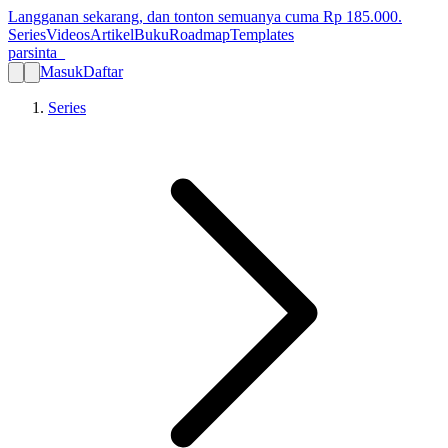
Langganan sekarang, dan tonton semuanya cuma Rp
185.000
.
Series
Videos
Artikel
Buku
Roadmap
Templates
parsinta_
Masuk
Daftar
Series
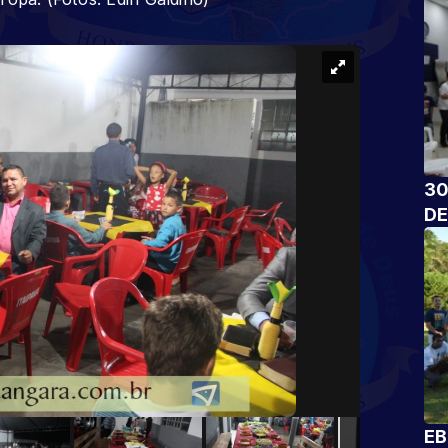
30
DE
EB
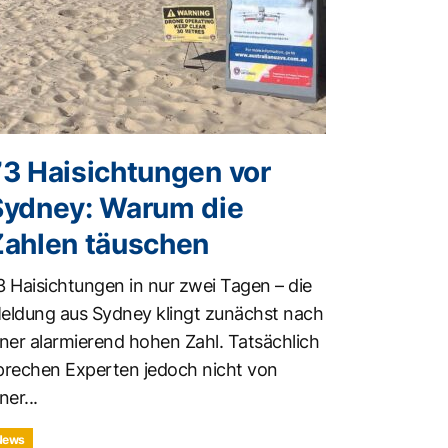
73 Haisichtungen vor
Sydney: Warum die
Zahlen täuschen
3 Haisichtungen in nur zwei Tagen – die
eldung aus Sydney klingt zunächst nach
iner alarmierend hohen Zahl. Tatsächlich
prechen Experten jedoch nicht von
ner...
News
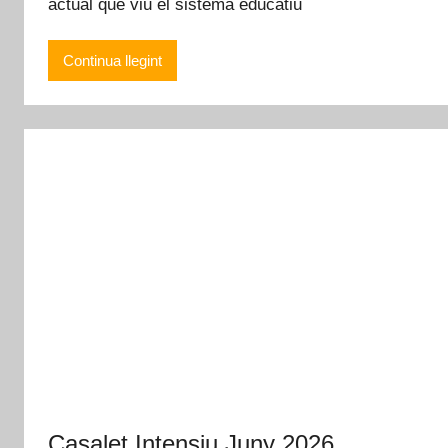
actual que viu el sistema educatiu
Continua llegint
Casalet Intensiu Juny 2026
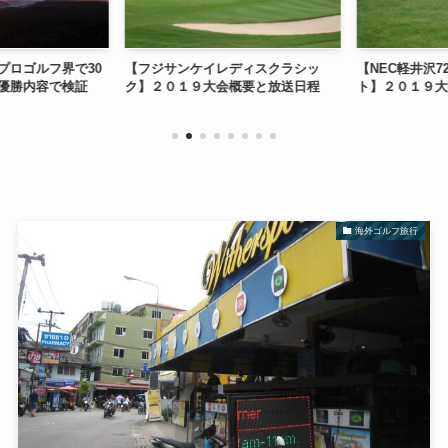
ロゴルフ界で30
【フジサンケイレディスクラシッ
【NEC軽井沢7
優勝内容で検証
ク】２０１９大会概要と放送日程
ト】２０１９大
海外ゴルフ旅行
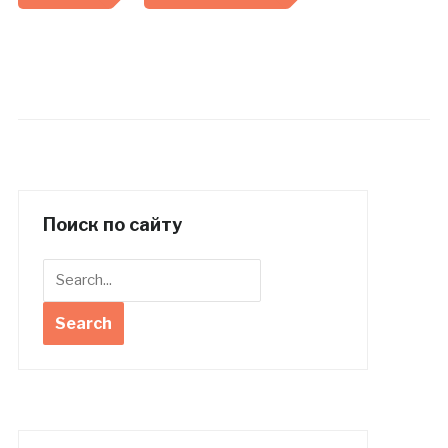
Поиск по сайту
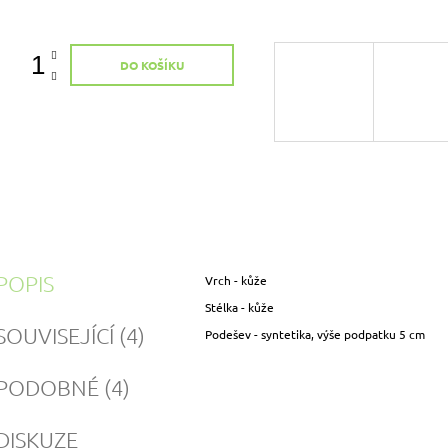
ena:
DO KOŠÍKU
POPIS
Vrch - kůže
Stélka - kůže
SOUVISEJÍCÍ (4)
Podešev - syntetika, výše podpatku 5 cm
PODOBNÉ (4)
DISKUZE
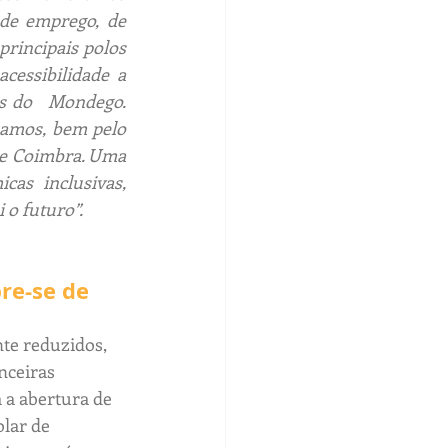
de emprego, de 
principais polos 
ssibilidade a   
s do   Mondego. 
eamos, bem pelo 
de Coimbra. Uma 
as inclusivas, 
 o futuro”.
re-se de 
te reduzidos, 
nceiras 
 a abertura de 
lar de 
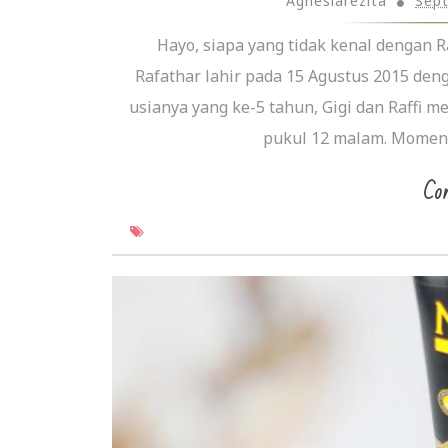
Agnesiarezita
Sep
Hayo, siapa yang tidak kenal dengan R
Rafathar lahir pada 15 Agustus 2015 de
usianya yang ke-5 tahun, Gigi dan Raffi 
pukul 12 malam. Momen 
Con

-*-

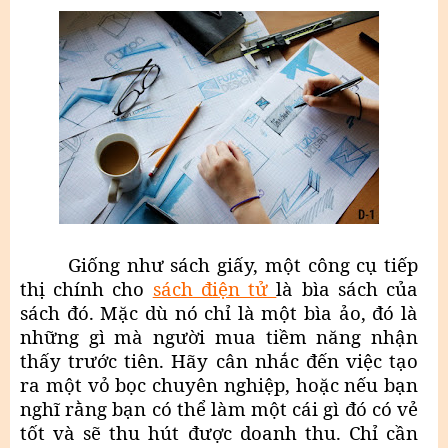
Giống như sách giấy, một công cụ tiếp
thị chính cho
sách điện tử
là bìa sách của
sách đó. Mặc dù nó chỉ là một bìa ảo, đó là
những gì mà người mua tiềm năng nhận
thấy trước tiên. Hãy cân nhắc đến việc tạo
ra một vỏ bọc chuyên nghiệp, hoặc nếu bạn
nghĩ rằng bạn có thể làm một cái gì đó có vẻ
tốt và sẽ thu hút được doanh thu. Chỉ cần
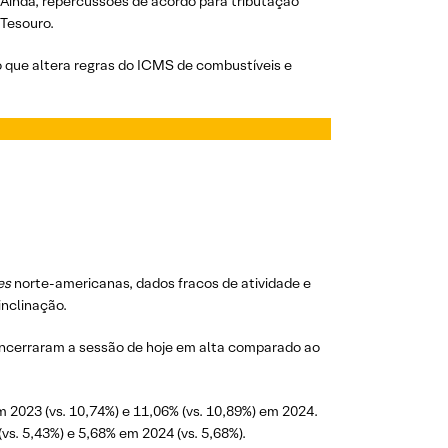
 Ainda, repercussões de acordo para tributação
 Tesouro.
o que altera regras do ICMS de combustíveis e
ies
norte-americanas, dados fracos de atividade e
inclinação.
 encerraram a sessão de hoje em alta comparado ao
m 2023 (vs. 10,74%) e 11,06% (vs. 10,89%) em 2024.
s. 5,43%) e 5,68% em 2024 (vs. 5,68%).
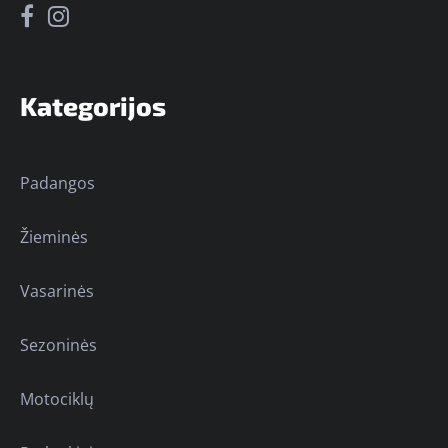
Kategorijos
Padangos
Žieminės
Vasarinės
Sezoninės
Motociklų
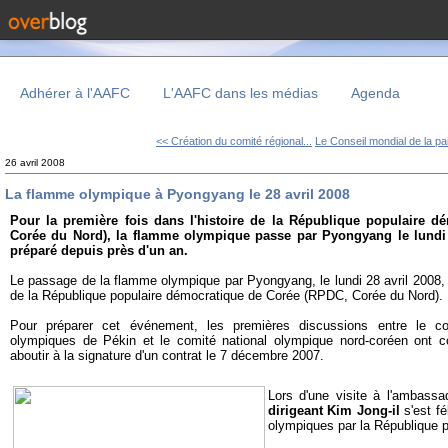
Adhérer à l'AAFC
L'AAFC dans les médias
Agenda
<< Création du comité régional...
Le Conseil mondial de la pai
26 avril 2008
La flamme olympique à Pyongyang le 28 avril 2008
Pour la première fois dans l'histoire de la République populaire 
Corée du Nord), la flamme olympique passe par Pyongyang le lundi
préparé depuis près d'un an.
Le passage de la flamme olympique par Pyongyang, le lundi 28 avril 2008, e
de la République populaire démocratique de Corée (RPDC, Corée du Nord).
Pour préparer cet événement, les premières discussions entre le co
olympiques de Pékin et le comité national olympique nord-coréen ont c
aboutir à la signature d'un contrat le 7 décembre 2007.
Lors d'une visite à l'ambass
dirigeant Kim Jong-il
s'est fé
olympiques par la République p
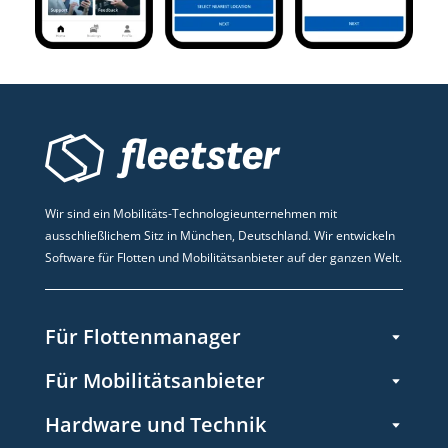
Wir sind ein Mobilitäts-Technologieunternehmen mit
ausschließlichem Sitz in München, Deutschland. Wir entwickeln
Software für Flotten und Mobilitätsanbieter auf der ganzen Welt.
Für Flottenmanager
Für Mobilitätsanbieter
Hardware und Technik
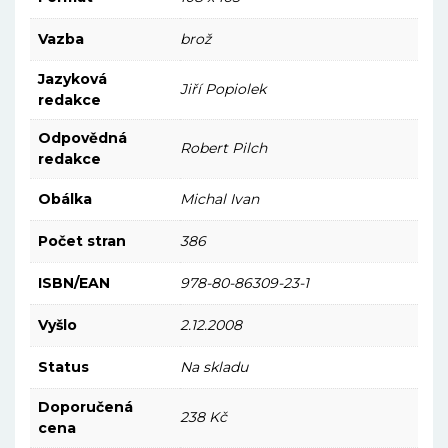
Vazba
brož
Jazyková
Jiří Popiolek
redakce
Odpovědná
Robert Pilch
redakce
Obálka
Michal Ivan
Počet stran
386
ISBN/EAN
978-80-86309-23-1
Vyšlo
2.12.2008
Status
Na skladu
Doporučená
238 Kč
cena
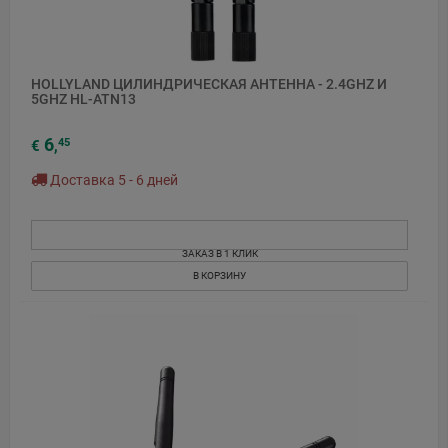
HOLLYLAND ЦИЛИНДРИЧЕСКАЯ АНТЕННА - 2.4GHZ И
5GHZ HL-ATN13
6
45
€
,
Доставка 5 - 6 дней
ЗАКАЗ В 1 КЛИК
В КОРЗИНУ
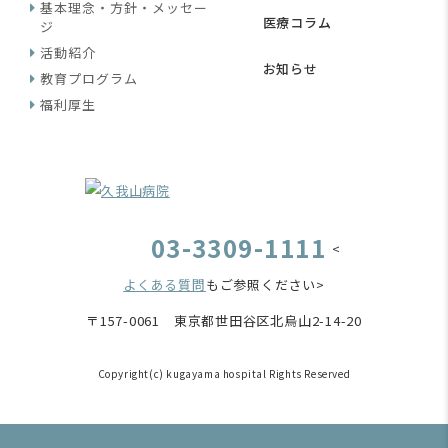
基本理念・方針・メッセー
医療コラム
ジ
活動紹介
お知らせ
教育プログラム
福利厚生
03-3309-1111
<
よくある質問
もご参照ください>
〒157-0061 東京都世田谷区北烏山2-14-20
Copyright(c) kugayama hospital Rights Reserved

-*-

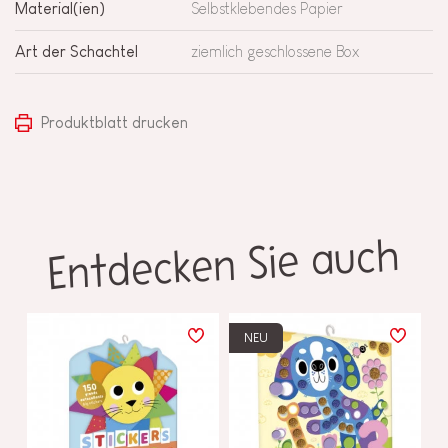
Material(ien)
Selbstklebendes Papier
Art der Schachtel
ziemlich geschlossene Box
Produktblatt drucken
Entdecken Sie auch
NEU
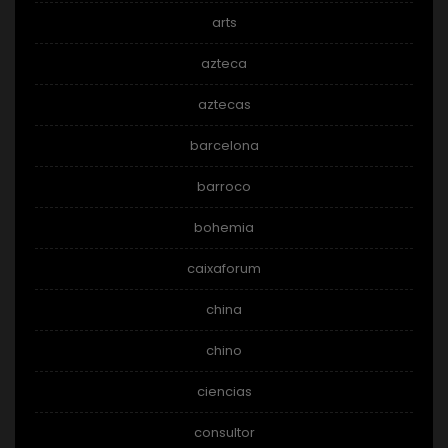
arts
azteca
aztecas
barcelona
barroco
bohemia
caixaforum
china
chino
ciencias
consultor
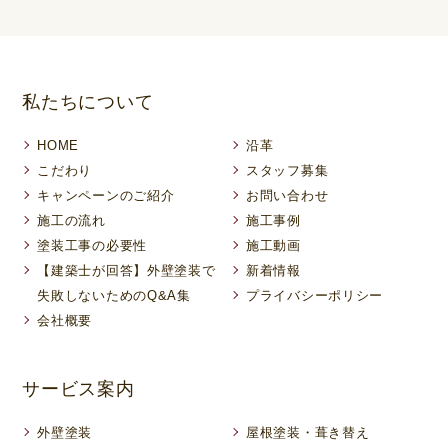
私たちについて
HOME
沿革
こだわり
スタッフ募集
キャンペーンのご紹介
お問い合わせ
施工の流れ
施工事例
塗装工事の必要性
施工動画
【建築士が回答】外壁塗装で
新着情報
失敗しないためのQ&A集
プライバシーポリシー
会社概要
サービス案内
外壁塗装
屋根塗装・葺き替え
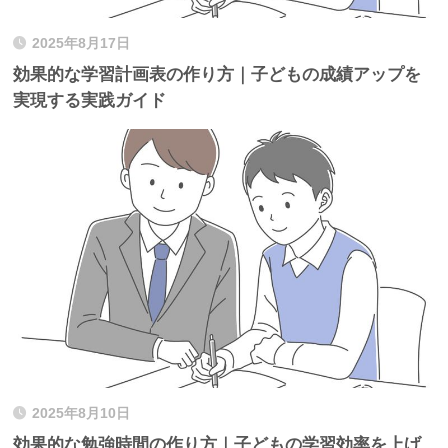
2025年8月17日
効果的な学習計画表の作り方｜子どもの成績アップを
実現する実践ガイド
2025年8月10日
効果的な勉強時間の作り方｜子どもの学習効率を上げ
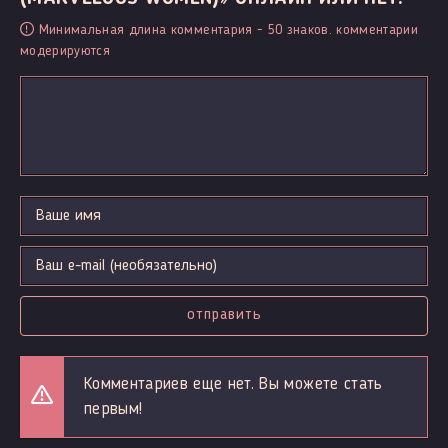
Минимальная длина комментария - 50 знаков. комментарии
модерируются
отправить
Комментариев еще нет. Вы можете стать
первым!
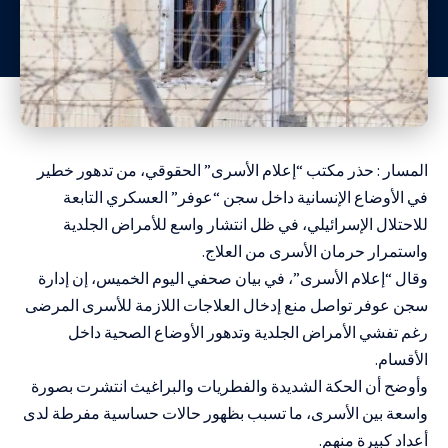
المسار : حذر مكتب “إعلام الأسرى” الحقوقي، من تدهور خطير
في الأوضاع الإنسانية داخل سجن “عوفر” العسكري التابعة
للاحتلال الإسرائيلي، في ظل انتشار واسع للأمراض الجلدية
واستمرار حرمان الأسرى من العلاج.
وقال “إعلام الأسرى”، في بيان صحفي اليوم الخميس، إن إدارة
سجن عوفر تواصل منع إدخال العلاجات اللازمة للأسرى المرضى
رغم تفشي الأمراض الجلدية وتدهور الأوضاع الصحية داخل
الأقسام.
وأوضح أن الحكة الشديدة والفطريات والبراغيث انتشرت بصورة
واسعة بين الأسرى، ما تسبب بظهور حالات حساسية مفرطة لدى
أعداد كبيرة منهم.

-*-

Find the word "populaire" in the entries above. Copy every line that has it.

**Output of the exercise:**
Pour la première fois dans l'histoire de la République populaire 
de la République populaire démocratique de Corée (RPDC, Corée du Nord).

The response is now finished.